07_Diagnostics.Rmd

# Diagnostics {#Diagnostics_Chapter}
```{r, echo=FALSE}
# Unnattach any packages that happen to already be loaded. In general this is unecessary
# but is important for the creation of the book to not have package namespaces
# fighting unexpectedly.
pkgs = names(sessionInfo()$otherPkgs)
if( length(pkgs > 0)){
  pkgs = paste('package:', pkgs, sep = "")
  for( i in 1:length(pkgs)){
    detach(pkgs[i], character.only = TRUE, force=TRUE)
  }
}

# Set my default chunk options 
knitr::opts_chunk$set( fig.height=3 )
```

```{r, message=FALSE, warning=FALSE}
library(ggfortify)   # for autoplot for lm objects
library(emmeans)     # emmeans for pairwise constrasts.
library(tidyverse)   # for dplyr, tidyr, ggplot2
```

We will be interested in analyzing whether or not our linear model is a good model and whether or not the data violate any of the assumptions that are required. In general we will be interested in three classes of assumption violations and our diagnostic measures might be able detect one or more of the following issues:

  1. Unusual observations that contribute too much influence to the analysis. These few observations might drastically change the outcome of the model.

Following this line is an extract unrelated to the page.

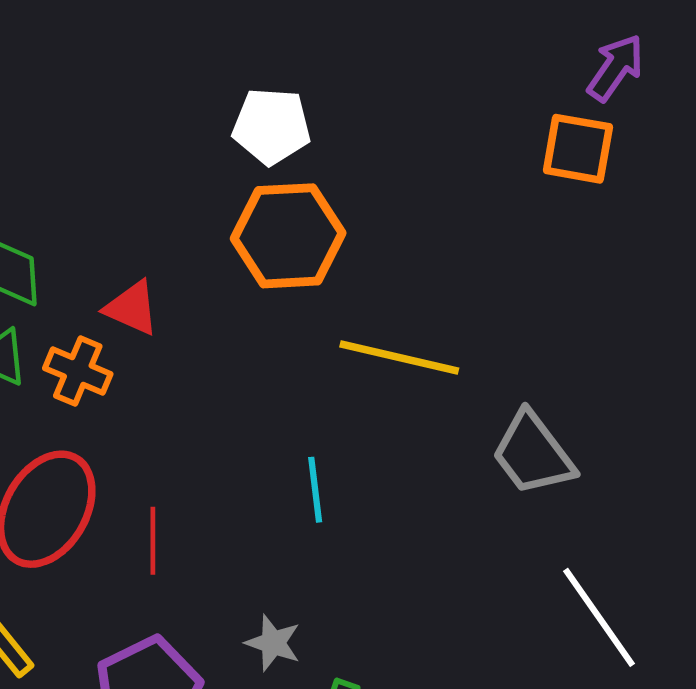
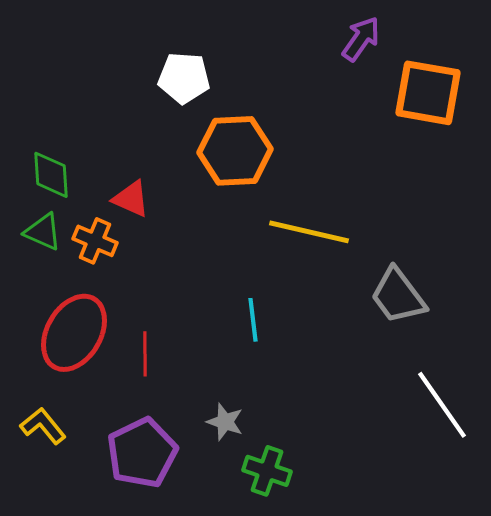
purple arrow: (616, 68) -> (361, 39), moved
white pentagon: (272, 126) -> (184, 78), moved
orange square: (578, 149) -> (428, 93), size x1.4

  2. Model misspecification. Our assumption that $E\left[\boldsymbol{y}\right]=\boldsymbol{X}\boldsymbol{\beta}$ might be wrong and we might need to include different covariates in the model to get a satisfactory result.

  3. Error distribution. We have assumed that $\epsilon_i \stackrel{iid}{\sim} N\left(0,\sigma^{2}\right)$ but autocorrelation, heteroscedasticity, and non-normality might be present.

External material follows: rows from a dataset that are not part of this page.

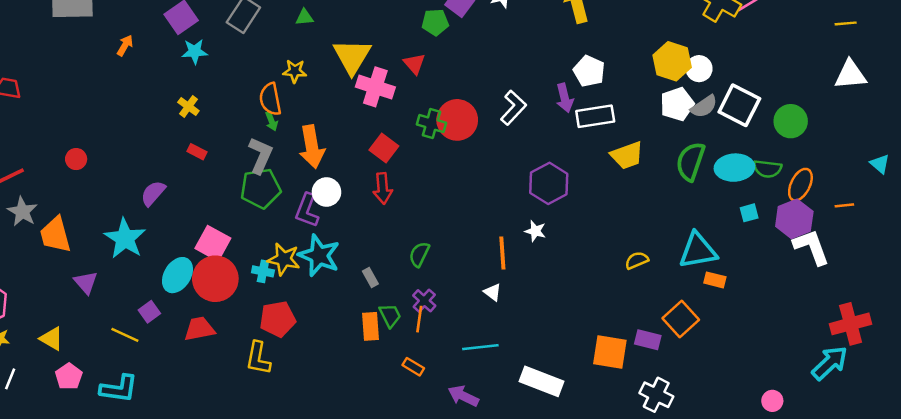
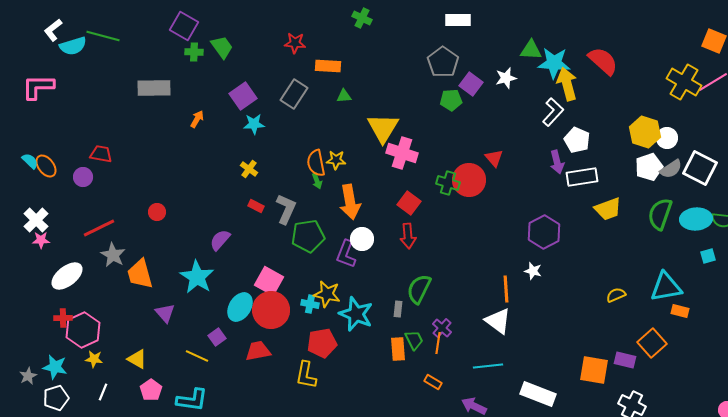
red triangle: (414, 64) -> (494, 158), moved
yellow star: (295, 71) -> (336, 160), moved
white L-shape: (513, 108) -> (553, 112), moved
gray L-shape: (261, 155) -> (286, 209), moved
green semicircle: (419, 254) -> (419, 289), moved, size x1.4
cyan star: (319, 256) -> (356, 314), moved
gray rectangle: (370, 278) -> (398, 309), turned 35
white triangle: (493, 292) -> (498, 321), size x1.8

Often problems with one of these can be corrected by transforming either the explanatory or response variables.

## Detecting Assumption Violations
Throughout this chapter I will use data created by Francis Anscombe that show how simple linear regression can be misused. In particular, these data sets will show how our diagnostic measures will detect various departures from the model assumptions.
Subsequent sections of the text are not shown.